Tongass timber and the roadless rule

  • By Rich Moniak
  • Thursday, February 1, 2018 2:41pm
  • Opinion

During his State of the State address last week, Gov. Bill Walker said “Alaskans are the ones best positioned to determine responsible development” of natural resources in Alaska. He’s not the first, and won’t be the last, to make that argument. But he’s wrong to apply it to the impact of the Roadless Rule on the Tongass National Forest. Because its trees and minerals don’t belong to us.

Walker’s comments follow a long litany of high pitched, misleading rhetoric preached by the state’s elected officials about management of the Tongass. The Roadless Rule in 2001 gave it a new twist. Almost immediately after its implementation, the state sued the federal government.

Under the terms of a settlement reached in 2003, a “temporary” exemption was applied to the Tongass. Despite the short-term implication of that word, it remained in place until a federal district invalidated it in 2011.

Within a few months of that ruling, U.S. Sen. Mark Begich and Rep. Don Young introduced legislation to repeal the Roadless Rule’s applicability to Alaska’s National Forests. They characterized it as a “one size fits all” approach to management that didn’t consider the unique conditions in our state.

According to the Alaska Journal of Commerce, Begich argued the Forest Service should be allowed to follow its 2008 Tongass Land Management Plan. But not because it was developed by local managers with the input of Southeast Alaskans. The current plan, approved in 2106, had the same level of local involvement. But the delegation wants it scrapped because, unlike the 2008 plan, it doesn’t recognize the exemption.

The “one size fits all” complaint is also nonsense. As explained in last September’s ruling by another federal court upholding the Roadless Rule, the Forest Service “treated the Tongass Forest differently from any other national forest” by considering four alternatives.

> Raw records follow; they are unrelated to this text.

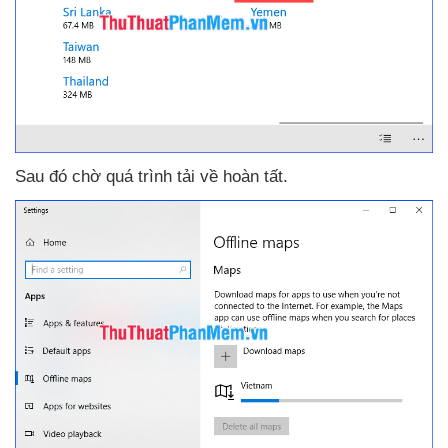
Sau đó chờ
quá trình tải về hoàn tất.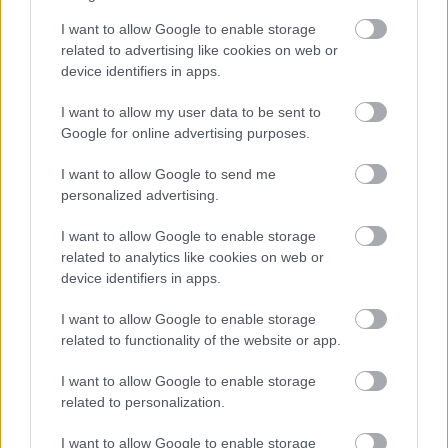
I want to allow Google to enable storage
related to advertising like cookies on web or
device identifiers in apps.
I want to allow my user data to be sent to
Google for online advertising purposes.
I want to allow Google to send me
personalized advertising.
I want to allow Google to enable storage
related to analytics like cookies on web or
device identifiers in apps.
I want to allow Google to enable storage
related to functionality of the website or app.
I want to allow Google to enable storage
related to personalization.
Παράλληλα, μια πηγή φέρεται να δήλωσε στο
I want to allow Google to enable storage
PEOPLE
ότι η Σελίνα «δεν αναφερόταν σε
καμία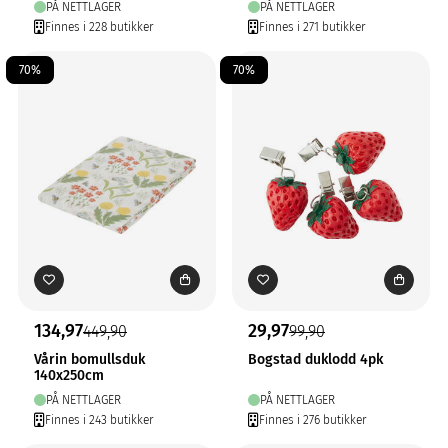
PÅ NETTLAGER
PÅ NETTLAGER
Finnes i 228 butikker
Finnes i 271 butikker
70%
70%
134,97
29,97
449,90
99,90
Vårin bomullsduk
Bogstad duklodd 4pk
140x250cm
PÅ NETTLAGER
PÅ NETTLAGER
Finnes i 243 butikker
Finnes i 276 butikker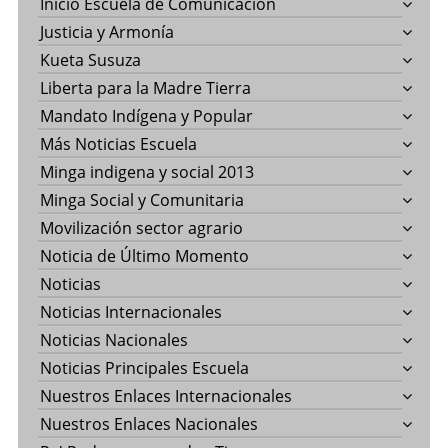
Inicio Escuela de Comunicación
Justicia y Armonía
Kueta Susuza
Liberta para la Madre Tierra
Mandato Indígena y Popular
Más Noticias Escuela
Minga indigena y social 2013
Minga Social y Comunitaria
Movilización sector agrario
Noticia de Último Momento
Noticias
Noticias Internacionales
Noticias Nacionales
Noticias Principales Escuela
Nuestros Enlaces Internacionales
Nuestros Enlaces Nacionales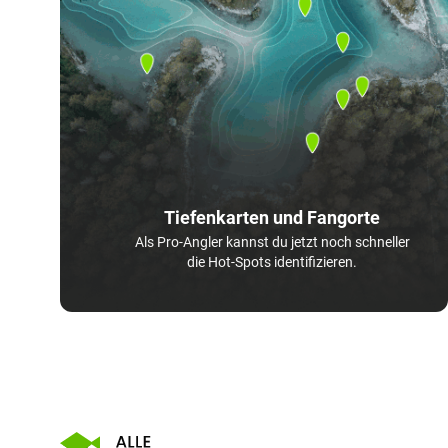
Tiefenkarten und Fangorte
Als Pro-Angler kannst du jetzt noch schneller
die Hot-Spots identifizieren.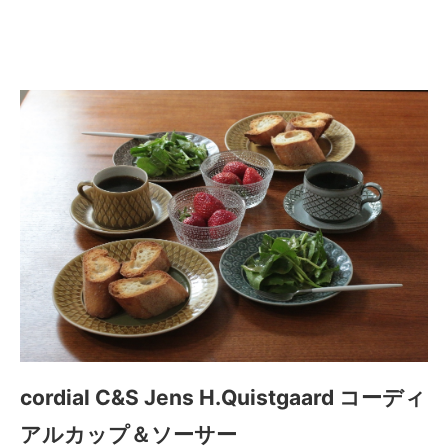
ップ＆ソーサー
cordial C&S Jens H.Quistgaard コーディ
アルカップ＆ソーサー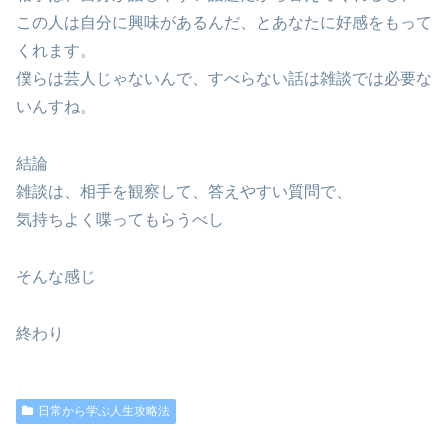
この人は自分に興味があるんだ、とあなたに好感をもって
くれます。
僕らは芸人じゃないんで、すべらない話は雑談では必要な
いんすね。
結論
雑談は、相手を観察して、答えやすい質問で、
気持ちよく喋ってもらうべし
そんな感じ
終わり
日常から学ぶ人生攻略法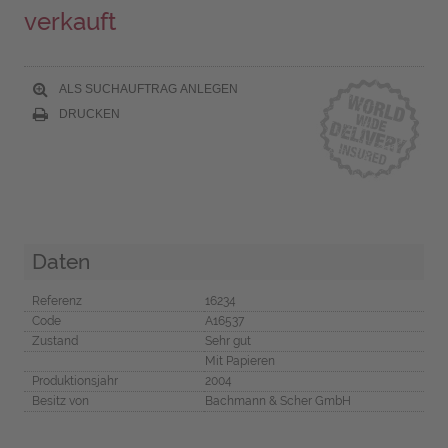
verkauft
ALS SUCHAUFTRAG ANLEGEN
DRUCKEN
Daten
Referenz
16234
Code
A16537
Zustand
Sehr gut
Mit Papieren
Produktionsjahr
2004
Besitz von
Bachmann & Scher GmbH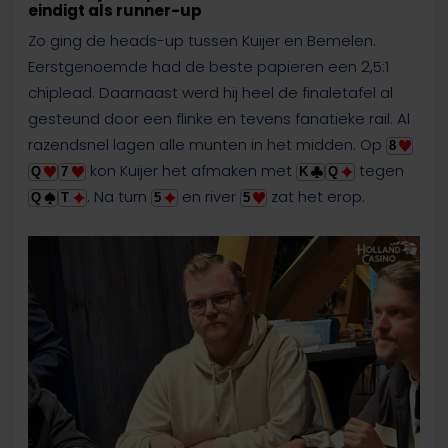
eindigt als runner-up
Zo ging de heads-up tussen Kuijer en Bemelen.
Eerstgenoemde had de beste papieren een 2,5:1
chiplead. Daarnaast werd hij heel de finaletafel al
gesteund door een flinke en tevens fanatieke rail. Al
razendsnel lagen alle munten in het midden. Op
8
kon Kuijer het afmaken met
tegen
Q
7
K
Q
. Na turn
en river
zat het erop.
Q
T
5
5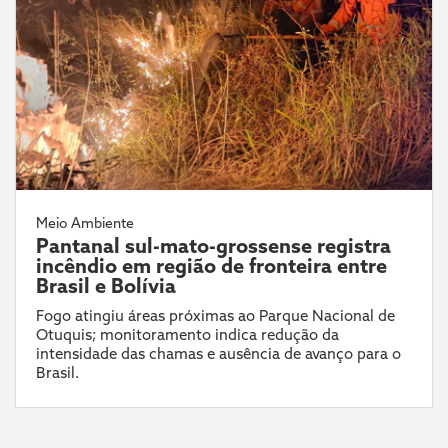
Meio Ambiente
Pantanal sul-mato-grossense registra
incêndio em região de fronteira entre
Brasil e Bolívia
Fogo atingiu áreas próximas ao Parque Nacional de
Otuquis; monitoramento indica redução da
intensidade das chamas e ausência de avanço para o
Brasil.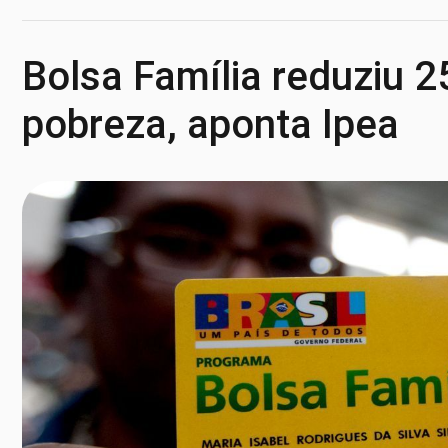
Bolsa Família reduziu 
pobreza, aponta Ipea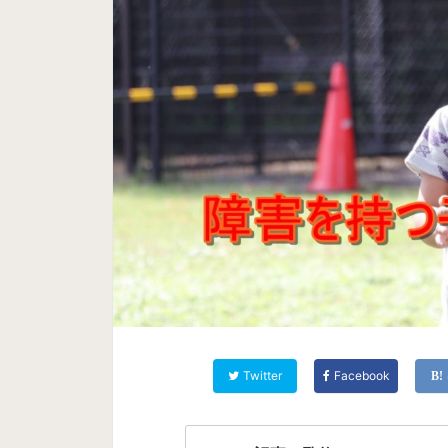
Twitter
Facebook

In a statement following that decision, U.S. Sen. Lisa Murkowski claimed one of the rule’s main purposes is to block road construction on energy and mining projects. That’s a stretch given the few such projects under consideration.

One of those is the Niblack mine on Prince of Wales Island. According to its owners, the site has an existing 1.5 mile access road. Because it’s not a roadless area, it seems the rule shouldn’t apply. But even if it does, seeking an exception for it would be better than applying a “one size fits all” exemption to the rest of the Tongass.

Besides, the main thrust of Murkowski’s complaint was about access for logging. “The rule has decimated our timber industry,” she argued, even though it had no impact for the eight years the Tongass was exempt. More significantly, that statement is hyperbolic throwback to the 1990s when Southeast Alaska’s two pulp mills went to their grave.

After years of profiting from government subsidies, it was the declining pulp market that drove both out of business. As I wrote in July 2016, the judge who presided over the Alaska Pulp Company’s lawsuit against the Forest Service found the evidence proving that in the company’s own records of internal meetings.

Not so ironically, Murkowski’s father was a U.S. Senator when that suit was filed. Not only did he back that deviant effort by APC to swipe more than a billion dollars from the federal treasury, but later as Alaska’s governor he filed the lawsuit over the Roadless Rule.

That isn’t just a classic case of a politician contradicting his belief in free market principals by throwing his weight behind an industry heavily subsidized by the government. It showed how the insincere rhetoric of jobs and local economy is sometimes used to mask an industry’s corrupting on our democracy.

I don’t know if Walker is aware of all those details. And that story may not seem relevant now. But the part that hasn’t changed in 25 years is the economics of building roads to access timber. It’s still not profitable.

And there’s the older history that matters. The Tongass National Forest was created by presidential proclamation in 1902. Under the Statehood Act, Alaska agreed to “forever disclaim all right and title to” it and all other federally owned lands. That’s why we don’t have exclusive rights to determine how the Tongass is managed even if we’re the most knowledgeable about its resources.


• Rich Moniak is a Juneau resident and retired civil engineer with more than 25 years of experience working in the public sector. He contributes a regular “My Turn” to the Juneau Empire. My Turns and Letters to the Editor represent the view of the author, not the view of the Juneau Empire.